■ **Input data**:
-*-*-
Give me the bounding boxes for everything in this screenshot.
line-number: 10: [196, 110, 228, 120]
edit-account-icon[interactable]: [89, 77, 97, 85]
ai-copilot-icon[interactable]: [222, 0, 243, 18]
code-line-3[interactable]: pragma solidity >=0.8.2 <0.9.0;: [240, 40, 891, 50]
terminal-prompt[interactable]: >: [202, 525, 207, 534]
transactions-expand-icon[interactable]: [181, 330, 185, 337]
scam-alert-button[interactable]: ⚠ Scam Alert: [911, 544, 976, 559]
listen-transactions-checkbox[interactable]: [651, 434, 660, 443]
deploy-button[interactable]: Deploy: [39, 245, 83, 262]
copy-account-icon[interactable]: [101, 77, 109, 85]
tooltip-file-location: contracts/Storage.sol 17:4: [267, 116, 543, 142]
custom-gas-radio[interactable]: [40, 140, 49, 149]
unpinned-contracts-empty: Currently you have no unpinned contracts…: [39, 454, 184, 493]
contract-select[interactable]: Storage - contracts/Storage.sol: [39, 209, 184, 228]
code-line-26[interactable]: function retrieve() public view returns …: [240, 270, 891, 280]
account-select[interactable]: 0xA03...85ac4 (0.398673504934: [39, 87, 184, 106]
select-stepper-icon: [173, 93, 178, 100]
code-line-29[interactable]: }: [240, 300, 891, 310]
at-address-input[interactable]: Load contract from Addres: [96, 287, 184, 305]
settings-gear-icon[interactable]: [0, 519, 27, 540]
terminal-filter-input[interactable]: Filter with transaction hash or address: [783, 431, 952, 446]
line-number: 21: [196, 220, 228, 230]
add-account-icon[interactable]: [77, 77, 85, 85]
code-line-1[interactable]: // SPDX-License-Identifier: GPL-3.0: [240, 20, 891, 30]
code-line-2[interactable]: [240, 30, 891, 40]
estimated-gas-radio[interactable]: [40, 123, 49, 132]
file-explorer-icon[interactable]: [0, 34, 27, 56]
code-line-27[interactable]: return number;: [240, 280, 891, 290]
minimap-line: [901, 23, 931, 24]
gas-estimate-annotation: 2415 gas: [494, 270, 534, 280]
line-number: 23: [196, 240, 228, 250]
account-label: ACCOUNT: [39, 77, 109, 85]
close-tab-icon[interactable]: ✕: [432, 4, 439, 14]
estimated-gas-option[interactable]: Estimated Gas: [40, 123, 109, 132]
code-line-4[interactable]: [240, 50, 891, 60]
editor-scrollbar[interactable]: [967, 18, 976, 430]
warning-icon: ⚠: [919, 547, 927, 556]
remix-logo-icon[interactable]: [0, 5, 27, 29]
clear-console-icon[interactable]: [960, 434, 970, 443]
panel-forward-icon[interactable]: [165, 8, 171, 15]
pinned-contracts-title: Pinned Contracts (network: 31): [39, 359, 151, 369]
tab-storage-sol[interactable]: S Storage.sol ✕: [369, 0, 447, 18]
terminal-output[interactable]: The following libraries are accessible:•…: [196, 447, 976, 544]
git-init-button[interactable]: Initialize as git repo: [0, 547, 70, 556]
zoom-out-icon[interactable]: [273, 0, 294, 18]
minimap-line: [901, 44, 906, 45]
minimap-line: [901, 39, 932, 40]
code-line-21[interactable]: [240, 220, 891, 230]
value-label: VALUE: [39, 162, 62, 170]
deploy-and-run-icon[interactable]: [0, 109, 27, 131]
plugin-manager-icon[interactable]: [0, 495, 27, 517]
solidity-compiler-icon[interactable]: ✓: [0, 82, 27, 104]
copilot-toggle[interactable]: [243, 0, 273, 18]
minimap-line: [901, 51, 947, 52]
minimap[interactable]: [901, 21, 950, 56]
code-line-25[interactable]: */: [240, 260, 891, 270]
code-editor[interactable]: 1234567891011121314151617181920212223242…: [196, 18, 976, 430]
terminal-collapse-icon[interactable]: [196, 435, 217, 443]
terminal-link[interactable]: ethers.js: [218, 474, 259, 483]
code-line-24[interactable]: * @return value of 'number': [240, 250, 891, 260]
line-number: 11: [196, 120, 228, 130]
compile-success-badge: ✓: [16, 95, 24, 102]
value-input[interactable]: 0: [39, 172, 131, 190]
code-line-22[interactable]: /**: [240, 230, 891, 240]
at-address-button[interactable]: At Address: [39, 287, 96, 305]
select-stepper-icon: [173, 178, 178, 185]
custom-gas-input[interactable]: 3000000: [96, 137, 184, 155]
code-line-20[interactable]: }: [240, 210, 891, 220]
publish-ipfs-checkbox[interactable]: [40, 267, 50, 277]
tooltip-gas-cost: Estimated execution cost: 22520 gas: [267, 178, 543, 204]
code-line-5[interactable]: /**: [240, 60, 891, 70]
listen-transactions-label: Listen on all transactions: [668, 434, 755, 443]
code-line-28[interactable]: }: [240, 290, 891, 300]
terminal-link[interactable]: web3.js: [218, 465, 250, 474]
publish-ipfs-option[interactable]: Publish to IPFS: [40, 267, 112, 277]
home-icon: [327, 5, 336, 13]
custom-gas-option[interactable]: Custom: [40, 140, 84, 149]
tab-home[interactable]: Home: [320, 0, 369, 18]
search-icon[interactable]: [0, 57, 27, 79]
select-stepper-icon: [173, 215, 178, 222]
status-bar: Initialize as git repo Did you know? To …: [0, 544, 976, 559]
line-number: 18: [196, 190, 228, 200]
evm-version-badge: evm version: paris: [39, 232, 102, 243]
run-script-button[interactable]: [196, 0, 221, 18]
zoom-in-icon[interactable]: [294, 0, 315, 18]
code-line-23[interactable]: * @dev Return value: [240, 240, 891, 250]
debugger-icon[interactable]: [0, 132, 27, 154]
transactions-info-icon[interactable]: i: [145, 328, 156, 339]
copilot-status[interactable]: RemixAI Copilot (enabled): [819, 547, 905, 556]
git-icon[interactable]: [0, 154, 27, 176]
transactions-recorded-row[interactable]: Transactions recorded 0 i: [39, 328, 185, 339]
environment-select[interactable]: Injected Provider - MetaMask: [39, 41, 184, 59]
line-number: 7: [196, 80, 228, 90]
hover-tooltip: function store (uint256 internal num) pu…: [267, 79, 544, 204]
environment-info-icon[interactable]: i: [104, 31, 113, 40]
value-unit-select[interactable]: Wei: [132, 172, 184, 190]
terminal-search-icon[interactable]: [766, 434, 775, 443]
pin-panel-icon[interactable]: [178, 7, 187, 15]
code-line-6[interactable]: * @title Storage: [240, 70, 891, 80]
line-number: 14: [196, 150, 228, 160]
-*-*-
■ **The task**: The entries must all be transcribed exactly.

■ **Answer for the task**:
Give me the bounding boxes for everything in this screenshot.
line-number: 10: [196, 110, 228, 120]
edit-account-icon[interactable]: [89, 77, 97, 85]
ai-copilot-icon[interactable]: [222, 0, 243, 18]
code-line-3[interactable]: pragma solidity >=0.8.2 <0.9.0;: [240, 40, 891, 50]
terminal-prompt[interactable]: >: [202, 525, 207, 534]
transactions-expand-icon[interactable]: [181, 330, 185, 337]
scam-alert-button[interactable]: ⚠ Scam Alert: [911, 544, 976, 559]
listen-transactions-checkbox[interactable]: [651, 434, 660, 443]
deploy-button[interactable]: Deploy: [39, 245, 83, 262]
copy-account-icon[interactable]: [101, 77, 109, 85]
tooltip-file-location: contracts/Storage.sol 17:4: [267, 116, 543, 142]
custom-gas-radio[interactable]: [40, 140, 49, 149]
unpinned-contracts-empty: Currently you have no unpinned contracts…: [39, 454, 184, 493]
contract-select[interactable]: Storage - contracts/Storage.sol: [39, 209, 184, 228]
code-line-26[interactable]: function retrieve() public view returns …: [240, 270, 891, 280]
account-select[interactable]: 0xA03...85ac4 (0.398673504934: [39, 87, 184, 106]
select-stepper-icon: [173, 93, 178, 100]
code-line-29[interactable]: }: [240, 300, 891, 310]
at-address-input[interactable]: Load contract from Addres: [96, 287, 184, 305]
settings-gear-icon[interactable]: [0, 519, 27, 540]
terminal-filter-input[interactable]: Filter with transaction hash or address: [783, 431, 952, 446]
line-number: 21: [196, 220, 228, 230]
add-account-icon[interactable]: [77, 77, 85, 85]
code-line-1[interactable]: // SPDX-License-Identifier: GPL-3.0: [240, 20, 891, 30]
code-line-2[interactable]: [240, 30, 891, 40]
estimated-gas-radio[interactable]: [40, 123, 49, 132]
file-explorer-icon[interactable]: [0, 34, 27, 56]
code-line-27[interactable]: return number;: [240, 280, 891, 290]
minimap-line: [901, 23, 931, 24]
gas-estimate-annotation: 2415 gas: [494, 270, 534, 280]
line-number: 23: [196, 240, 228, 250]
account-label: ACCOUNT: [39, 77, 109, 85]
close-tab-icon[interactable]: ✕: [432, 4, 439, 14]
estimated-gas-option[interactable]: Estimated Gas: [40, 123, 109, 132]
code-line-4[interactable]: [240, 50, 891, 60]
editor-scrollbar[interactable]: [967, 18, 976, 430]
warning-icon: ⚠: [919, 547, 927, 556]
remix-logo-icon[interactable]: [0, 5, 27, 29]
clear-console-icon[interactable]: [960, 434, 970, 443]
panel-forward-icon[interactable]: [165, 8, 171, 15]
pinned-contracts-title: Pinned Contracts (network: 31): [39, 359, 151, 369]
tab-storage-sol[interactable]: S Storage.sol ✕: [369, 0, 447, 18]
terminal-output[interactable]: The following libraries are accessible:•…: [196, 447, 976, 544]
git-init-button[interactable]: Initialize as git repo: [0, 547, 70, 556]
zoom-out-icon[interactable]: [273, 0, 294, 18]
minimap-line: [901, 44, 906, 45]
minimap-line: [901, 39, 932, 40]
code-line-21[interactable]: [240, 220, 891, 230]
value-label: VALUE: [39, 162, 62, 170]
deploy-and-run-icon[interactable]: [0, 109, 27, 131]
plugin-manager-icon[interactable]: [0, 495, 27, 517]
solidity-compiler-icon[interactable]: ✓: [0, 82, 27, 104]
copilot-toggle[interactable]: [243, 0, 273, 18]
minimap-line: [901, 51, 947, 52]
minimap[interactable]: [901, 21, 950, 56]
code-line-25[interactable]: */: [240, 260, 891, 270]
code-editor[interactable]: 1234567891011121314151617181920212223242…: [196, 18, 976, 430]
terminal-collapse-icon[interactable]: [196, 435, 217, 443]
terminal-link[interactable]: ethers.js: [218, 474, 259, 483]
code-line-24[interactable]: * @return value of 'number': [240, 250, 891, 260]
line-number: 11: [196, 120, 228, 130]
compile-success-badge: ✓: [16, 95, 24, 102]
value-input[interactable]: 0: [39, 172, 131, 190]
code-line-22[interactable]: /**: [240, 230, 891, 240]
at-address-button[interactable]: At Address: [39, 287, 96, 305]
select-stepper-icon: [173, 178, 178, 185]
custom-gas-input[interactable]: 3000000: [96, 137, 184, 155]
code-line-20[interactable]: }: [240, 210, 891, 220]
publish-ipfs-checkbox[interactable]: [40, 267, 50, 277]
tooltip-gas-cost: Estimated execution cost: 22520 gas: [267, 178, 543, 204]
code-line-5[interactable]: /**: [240, 60, 891, 70]
listen-transactions-label: Listen on all transactions: [668, 434, 755, 443]
code-line-28[interactable]: }: [240, 290, 891, 300]
terminal-link[interactable]: web3.js: [218, 465, 250, 474]
publish-ipfs-option[interactable]: Publish to IPFS: [40, 267, 112, 277]
home-icon: [327, 5, 336, 13]
custom-gas-option[interactable]: Custom: [40, 140, 84, 149]
tab-home[interactable]: Home: [320, 0, 369, 18]
search-icon[interactable]: [0, 57, 27, 79]
select-stepper-icon: [173, 215, 178, 222]
status-bar: Initialize as git repo Did you know? To …: [0, 544, 976, 559]
line-number: 18: [196, 190, 228, 200]
evm-version-badge: evm version: paris: [39, 232, 102, 243]
run-script-button[interactable]: [196, 0, 221, 18]
zoom-in-icon[interactable]: [294, 0, 315, 18]
code-line-23[interactable]: * @dev Return value: [240, 240, 891, 250]
debugger-icon[interactable]: [0, 132, 27, 154]
transactions-info-icon[interactable]: i: [145, 328, 156, 339]
copilot-status[interactable]: RemixAI Copilot (enabled): [819, 547, 905, 556]
git-icon[interactable]: [0, 154, 27, 176]
transactions-recorded-row[interactable]: Transactions recorded 0 i: [39, 328, 185, 339]
environment-select[interactable]: Injected Provider - MetaMask: [39, 41, 184, 59]
line-number: 7: [196, 80, 228, 90]
hover-tooltip: function store (uint256 internal num) pu…: [267, 79, 544, 204]
environment-info-icon[interactable]: i: [104, 31, 113, 40]
value-unit-select[interactable]: Wei: [132, 172, 184, 190]
terminal-search-icon[interactable]: [766, 434, 775, 443]
pin-panel-icon[interactable]: [178, 7, 187, 15]
code-line-6[interactable]: * @title Storage: [240, 70, 891, 80]
line-number: 14: [196, 150, 228, 160]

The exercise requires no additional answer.